Symptoms vary depending on the type of disease and the area of the brain that is affected. Memory loss, especially short-term, is the most common symptom. Other symptoms include: having difficulty recalling recent events; not recognizing familiar people or places; having trouble finding the right words; difficulty performing calculations; problems planning out tasks; trouble exercising judgment; depression, agitation and aggression; and failure to maintain personal grooming.

Lewy Body Dementia victims often have highly detailed visual hallucinations. Those with Frontotemporal Dementia may have personality changes or unusual behavior, including behaving rudely or engaging in improper sexual behavior. Vascular dementia can create short-term confusion.

Some types of dementia have no known cure. Others respond well to treatment. If a loved-one is diagnosed with dementia, be sure to insist on a detailed and accurate diagnosis so proper treatment can be provided. Many times elders are just shunted off to a nursing home after a quick “diagnosis” of dementia. You wouldn’t want that done to you, so insist on a clear and accurate diagnosis.
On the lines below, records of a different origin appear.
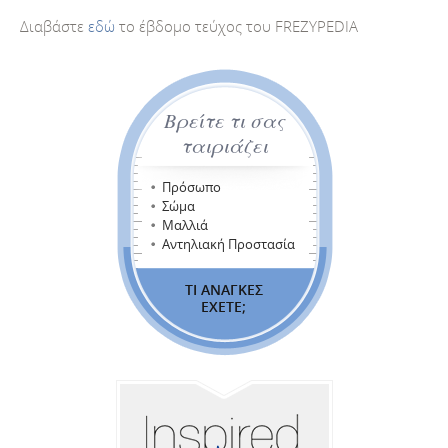
Διαβάστε
εδώ
το έβδομο τεύχος του FREZYPEDIA
Βρείτε τι σας
ταιριάζει
Πρόσωπο
Σώμα
Μαλλιά
Αντηλιακή Προστασία
ΤΙ ΑΝΑΓΚΕΣ
ΕΧΕΤΕ;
Remember that Dementia is not just an part of ordinary aging. It is a medical condition that requires treatment and perhaps care for the elder. If you see any of the above symptoms (or other unexplained behaviors) in your loved-one, seek medical treatment and work on a care plan so your family member gets the care and assistance they need. You will want to consult with an Elder Law Attorney, with your loved-one’s financial advisor, with a Professional Care Manager, and with the doctors. You should even consider having a discussion about these issues now, before your loved-one even shows the symptoms of dementia.